### What the task asks:
Your answer must consist of the records exactly as given, with no pictures included.

━━━━━ Input material

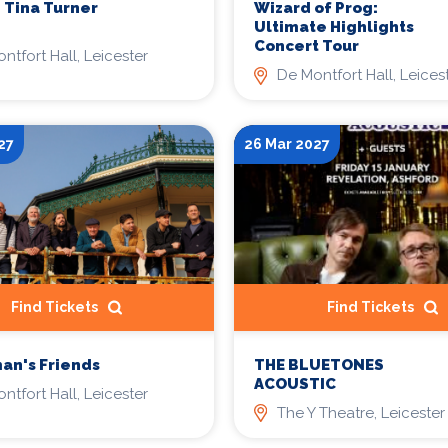
- Tina Turner
Wizard of Prog:
Ultimate Highlights
Concert Tour
ntfort Hall, Leicester
De Montfort Hall, Leices
27
26 Mar 2027
Find Tickets
Find Tickets
THE BLUETONES
an's Friends
ACOUSTIC
ntfort Hall, Leicester
The Y Theatre, Leicester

━━━━━━━━━━

### Written response:
- Tina Turner
Wizard of Prog:
Ultimate Highlights
Concert Tour
ntfort Hall, Leicester
De Montfort Hall, Leices
27
26 Mar 2027
Find Tickets
Find Tickets
THE BLUETONES
an's Friends
ACOUSTIC
ntfort Hall, Leicester
The Y Theatre, Leicester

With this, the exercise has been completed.